Oliver Walton - October 2019

“Where was Prince Albert’s home? The challenges of identity and belonging for a transnational prince”

Prince Albert’s German-ness is a staple feature of historical and biographical writing about him, and has often been used as a somewhat catch-all explanation for perceived difficulties and idiosyncrasies. Yet this crude national determinism is problematic, not least because Germany was not a political unit, let alone a monolithic one. This paper draws a larger frame of reference to assess the importance of Prince Albert’s national affiliations alongside his attachment to other places, and indeed other kinds of belonging than the purely political.
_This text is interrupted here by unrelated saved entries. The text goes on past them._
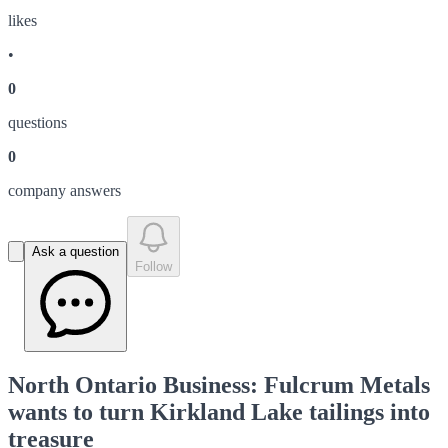
like
s
•
0
question
s
0
company answer
s
Ask a question
Follow
North Ontario Business: Fulcrum Metals
wants to turn Kirkland Lake tailings into
treasure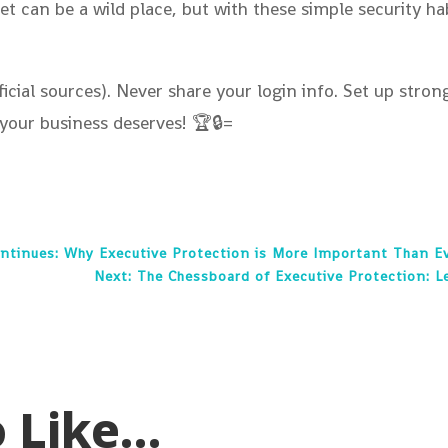
et can be a wild place, but with these simple security h
cial sources). Never share your login info. Set up stro
your business deserves! 🏆🔒=
ontinues: Why Executive Protection is More Important Than E
Next: The Chessboard of Executive Protection: L
o Like…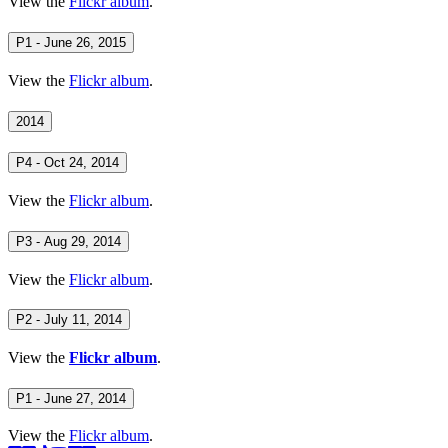
View the
Flickr album
.
P1 - June 26, 2015
View the
Flickr album
.
2014
P4 - Oct 24, 2014
View the
Flickr album
.
P3 - Aug 29, 2014
View the
Flickr album
.
P2 - July 11, 2014
View the
Flickr album
.
P1 - June 27, 2014
View the
Flickr album
.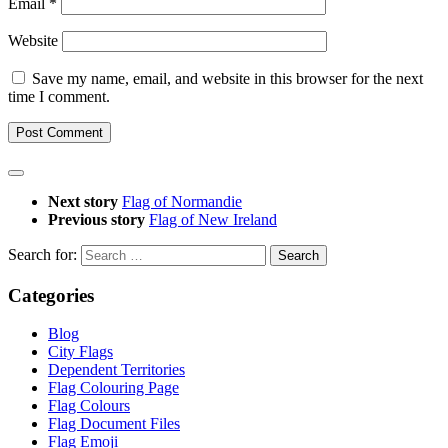
Email
*
Website
Save my name, email, and website in this browser for the next
time I comment.
Next story
Flag of Normandie
Previous story
Flag of New Ireland
Search for:
Categories
Blog
City Flags
Dependent Territories
Flag Colouring Page
Flag Colours
Flag Document Files
Flag Emoji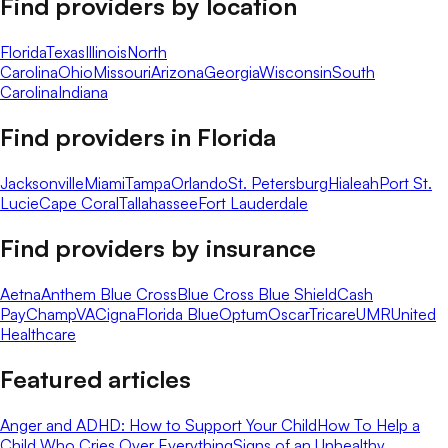
Find providers by location
Florida
Texas
Illinois
North
Carolina
Ohio
Missouri
Arizona
Georgia
Wisconsin
South
Carolina
Indiana
Find providers in
Florida
Jacksonville
Miami
Tampa
Orlando
St. Petersburg
Hialeah
Port St.
Lucie
Cape Coral
Tallahassee
Fort Lauderdale
Find providers by insurance
Aetna
Anthem Blue Cross
Blue Cross Blue Shield
Cash
Pay
ChampVA
Cigna
Florida Blue
Optum
Oscar
Tricare
UMR
United
Healthcare
Featured articles
Anger and ADHD: How to Support Your Child
How To Help a
Child Who Cries Over Everything
Signs of an Unhealthy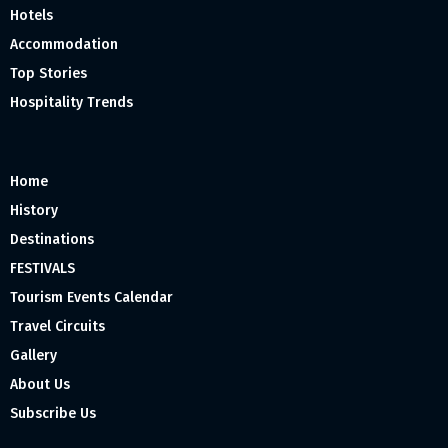
Hotels
Accommodation
Top Stories
Hospitality Trends
Home
History
Destinations
FESTIVALS
Tourism Events Calendar
Travel Circuits
Gallery
About Us
Subscribe Us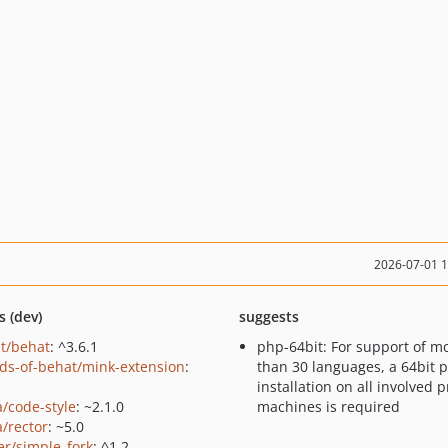
2026-07-01 
s (dev)
suggests
t/behat
: ^3.6.1
php-64bit: For support of m
nds-of-behat/mink-extension
:
than 30 languages, a 64bit 
installation on all involved 
a/code-style
: ~2.1.0
machines is required
a/rector
: ~5.0
er/simple_fork
: ^1.2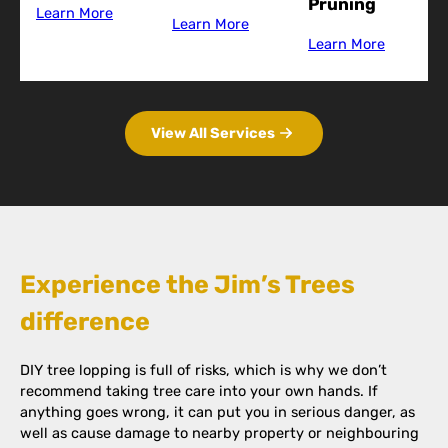
Pruning
Learn More
Learn More
Learn More
View All Services
Experience the Jim’s Trees
difference
DIY tree lopping is full of risks, which is why we don’t
recommend taking tree care into your own hands. If
anything goes wrong, it can put you in serious danger, as
well as cause damage to nearby property or neighbouring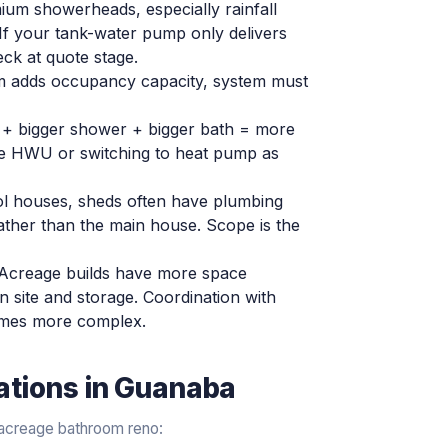
m showerheads, especially rainfall
If your tank-water pump only delivers
eck at quote stage.
 adds occupancy capacity, system must
+ bigger shower + bigger bath = more
e HWU or switching to heat pump as
ol houses, sheds often have plumbing
rather than the main house. Scope is the
Acreage builds have more space
site and storage. Coordination with
etimes more complex.
ations
in
Guanaba
n acreage bathroom reno: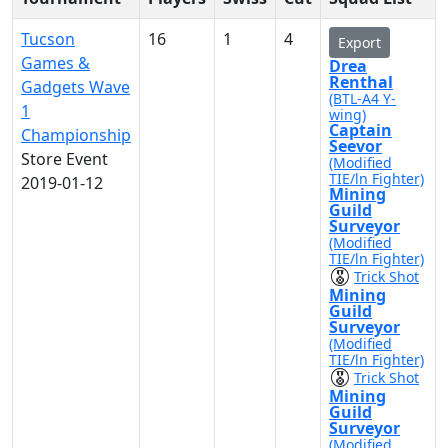
Tucson
16
1
4
Export
Games &
Drea
Renthal
Gadgets Wave
(BTL-A4 Y-
1
wing)
Captain
Championship
Seevor
Store Event
(Modified
TIE/ln Fighter)
2019-01-12
Mining
Guild
Surveyor
(Modified
TIE/ln Fighter)
Trick Shot
Mining
Guild
Surveyor
(Modified
TIE/ln Fighter)
Trick Shot
Mining
Guild
Surveyor
(Modified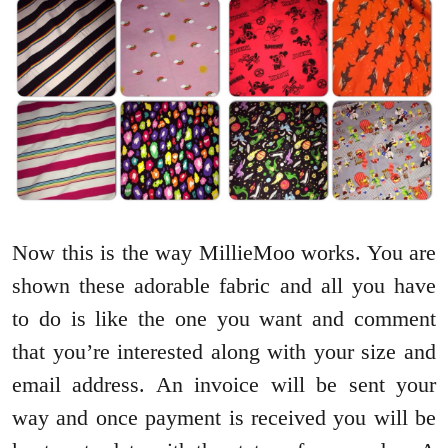
Now this is the way MillieMoo works. You are
shown these adorable fabric and all you have
to do is like the one you want and comment
that you’re interested along with your size and
email address. An invoice will be sent your
way and once payment is received you will be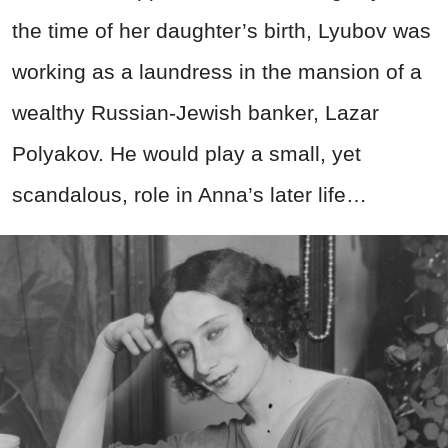
the time of her daughter’s birth, Lyubov was
working as a laundress in the mansion of a
wealthy Russian-Jewish banker, Lazar
Polyakov. He would play a small, yet
scandalous, role in Anna’s later life…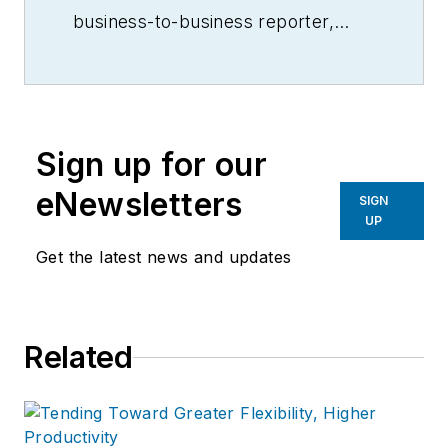
business-to-business reporter,
writer, editor, and columnist for
more than 20 years, specializing in
the primary metal and basic
manufacturing industries.
Sign up for our
eNewsletters
SIGN
UP
Get the latest news and updates
Related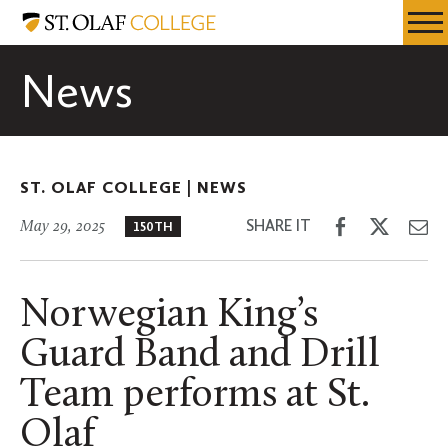
Skip
St.
Resources
Expa
to
Olaf
Menu
Mobil
main
College
News
Men
content
ST. OLAF COLLEGE |
NEWS
Share
Share
Sh
SHARE IT
May 29, 2025
150TH
on
on
th
Facebook
Twitter
Em
Norwegian King’s
Guard Band and Drill
Team performs at St.
Olaf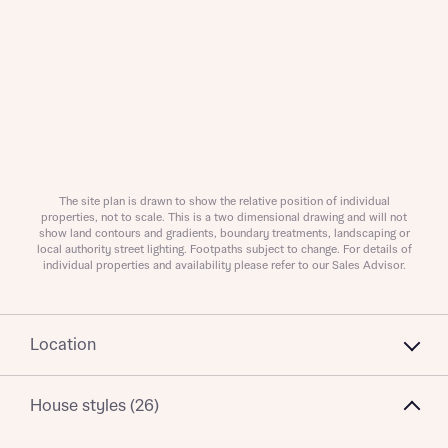
About you
Title
Department
The site plan is drawn to show the relative position of individual
properties, not to scale. This is a two dimensional drawing and will not
show land contours and gradients, boundary treatments, landscaping or
local authority street lighting. Footpaths subject to change. For details of
individual properties and availability please refer to our Sales Advisor.
What is your current status
Location
About you
Buyer status
House styles (26)
Title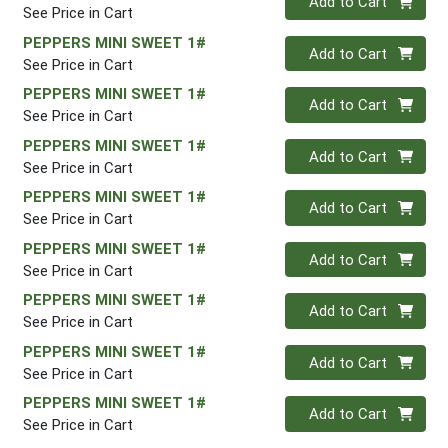
Add to Cart
See Price in Cart
PEPPERS MINI SWEET 1#
Quantity 0
Add to Cart
See Price in Cart
PEPPERS MINI SWEET 1#
Quantity 0
Add to Cart
See Price in Cart
PEPPERS MINI SWEET 1#
Quantity 0
Add to Cart
See Price in Cart
PEPPERS MINI SWEET 1#
Quantity 0
Add to Cart
See Price in Cart
PEPPERS MINI SWEET 1#
Quantity 0
Add to Cart
See Price in Cart
PEPPERS MINI SWEET 1#
Quantity 0
Add to Cart
See Price in Cart
PEPPERS MINI SWEET 1#
Quantity 0
Add to Cart
See Price in Cart
PEPPERS MINI SWEET 1#
Quantity 0
Add to Cart
See Price in Cart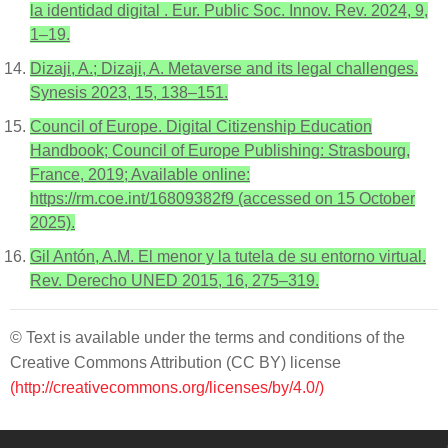
la identidad digital . Eur. Public Soc. Innov. Rev. 2024, 9,
1–19.
Dizaji, A.; Dizaji, A. Metaverse and its legal challenges.
Synesis 2023, 15, 138–151.
Council of Europe. Digital Citizenship Education
Handbook; Council of Europe Publishing: Strasbourg,
France, 2019; Available online:
https://rm.coe.int/16809382f9 (accessed on 15 October
2025).
Gil Antón, A.M. El menor y la tutela de su entorno virtual.
Rev. Derecho UNED 2015, 16, 275–319.
© Text is available under the terms and conditions of the
Creative Commons Attribution (CC BY) license
(http://creativecommons.org/licenses/by/4.0/)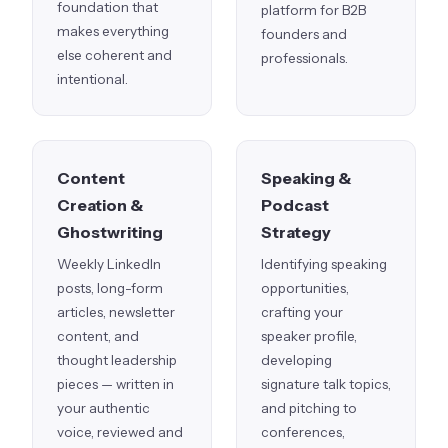
foundation that
platform for B2B
makes everything
founders and
else coherent and
professionals.
intentional.
Content
Speaking &
Creation &
Podcast
Ghostwriting
Strategy
Weekly LinkedIn
Identifying speaking
posts, long-form
opportunities,
articles, newsletter
crafting your
content, and
speaker profile,
thought leadership
developing
pieces — written in
signature talk topics,
your authentic
and pitching to
voice, reviewed and
conferences,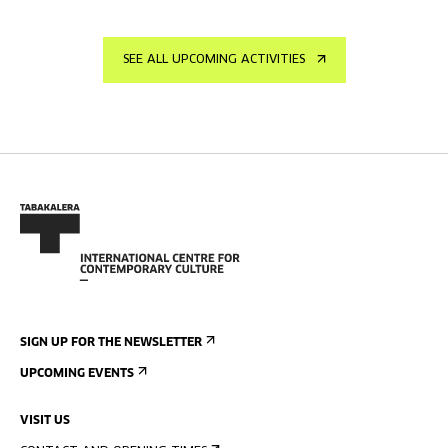
SEE ALL UPCOMING ACTIVITIES
SIGN UP FOR THE NEWSLETTER
UPCOMING EVENTS
VISIT US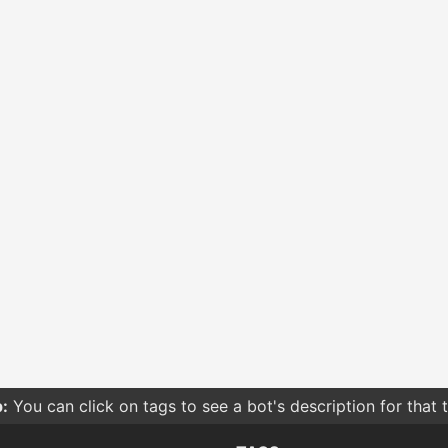
:
You can click on tags to see a bot's description for that 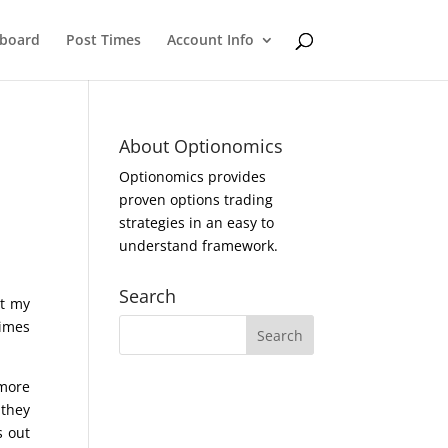
eboard
Post Times
Account Info
About Optionomics
Optionomics provides
proven options trading
strategies in an easy to
understand framework.
Search
et my
times
 more
 they
s out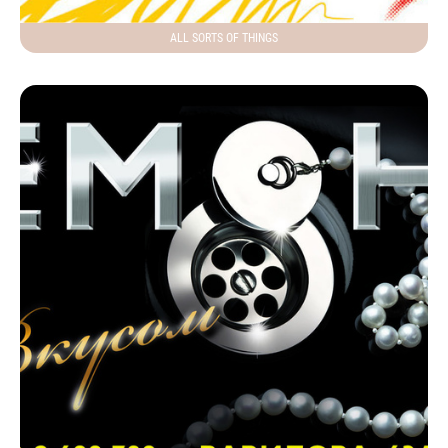
ALL SORTS OF THINGS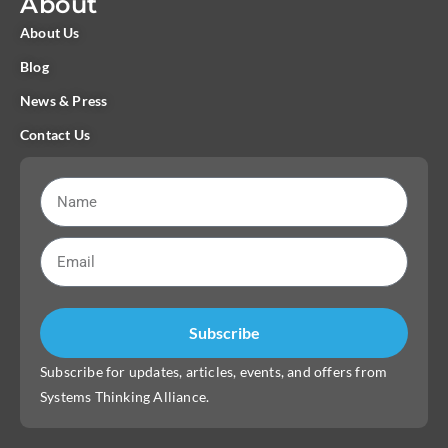
About
About Us
Blog
News & Press
Contact Us
Subscribe
Subscribe for updates, articles, events, and offers from
Systems Thinking Alliance.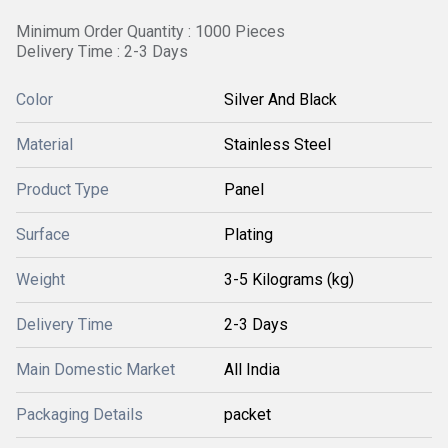
Minimum Order Quantity : 1000 Pieces
Delivery Time : 2-3 Days
Color
Silver And Black
Material
Stainless Steel
Product Type
Panel
Surface
Plating
Weight
3-5 Kilograms (kg)
Delivery Time
2-3 Days
Main Domestic Market
All India
Packaging Details
packet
Focusing on ‘home’ allows these factors to be viewed together and offer new insights, based not merely on the places (however defined), but also the emotions and the actions of making himself at home. Thus Albert’s German nationalism can be seen as being shaped by his perspectives from Coburg-Gotha and from Britain. Indeed his attachment to Coburg and Gotha was even stronger than often acknowledged, and was sustained through emotional and financial investment in the life of the duchy. Nonetheless he made serious efforts to make himself at home in Britain, learning about and visiting much of the country, and creating a role for himself in civil society. He also literally placed himself at the centre of royal home-making, both in overseeing the Royal Household, but also in building the new residences at Osborne and Balmoral. For all the oft-repeated supposition that Balmoral looked like Albert’s native Thuringia, the resonances were far more specific and emotional than strictly topographical. These home also reflected profoundly British-centred aims in relation to Albert’s personal and familial needs, but also as assertions of monarchical independence; and in this they were key elements in building a new kind of British monarchy.